Вадим засмеялся, а я вновь заплакала. Правда, теперь я плакала уже сквозь смех.
— Ура, ура, ура, ура! — бесконечно повторяла Аришка, целуя то меня, то мужа. Ничего не понимающий, но подхвативший общее настроение Капитошка скакал вокруг нас, заливаясь не менее громким лаем, чем Арина — визгом. — Как я рада-а-а-а!!!
— Мы поняли, поняли, — фыркнул Вадим и, наклонившись, чмокнул дочь в лоб. — Садись давай в машину, радостная моя. Поедем завтракать. А то мы с твоей мамой за… хм… разговором толком и не поели.
Я, кажется, покраснела. Потому что не совсем это разговор был, точнее, вначале-то разговор, а потом мы уже просто целовались, и никак не могли остановиться. Причём о том, что в машине остались Аришка и наша собака, напомнила Вадиму я. Он, целуя меня и сжимая в объятиях, кажется, слегка потерялся во времени и пространстве.

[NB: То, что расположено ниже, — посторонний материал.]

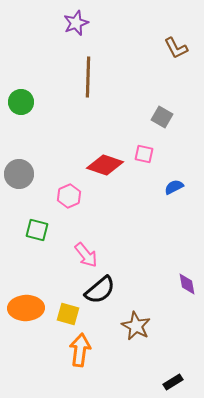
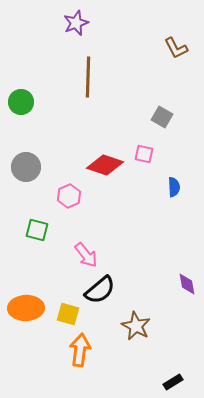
gray circle: moved 7 px right, 7 px up
blue semicircle: rotated 114 degrees clockwise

И, да, мы так и не выпили кофе, и бутерброды не съели. Вадим мне и вещи не дал собрать — сказал, что после завтрака заедем все вместе и соберём.
Мы сели в машину. Я залезла на заднее сиденье вместе с дочкой и, как только Вадим начал выруливать со стоянки, прошептала Арине на ухо:
— Партизанка ты. Перепугала папу и сама, наверное, испугалась, да?
— Очень, — кивнула дочь и серьёзно посмотрела на меня. — Но ты же выздоровеешь?
— Я буду стараться, — пообещала я. — Изо всех сил, Ариш.
— А вы с папой опять поженитесь? — неожиданно громко спросила дочь — явно для того, чтобы Вадим услышал. Я кашлянула, а он рассмеялся — легко и весело.
— Ариш, это безобразие. В конце концов, именно мужчина должен делать предложение! А ты меня палишь.
— Пф-ф-ф, — закатила глаза Арина. — Если вас не подталкивать друг к другу, вы так и будете сидеть и молчать! Мама — потому что никого не хочет беспокоить, а папа — потому что принципиальный тугодум!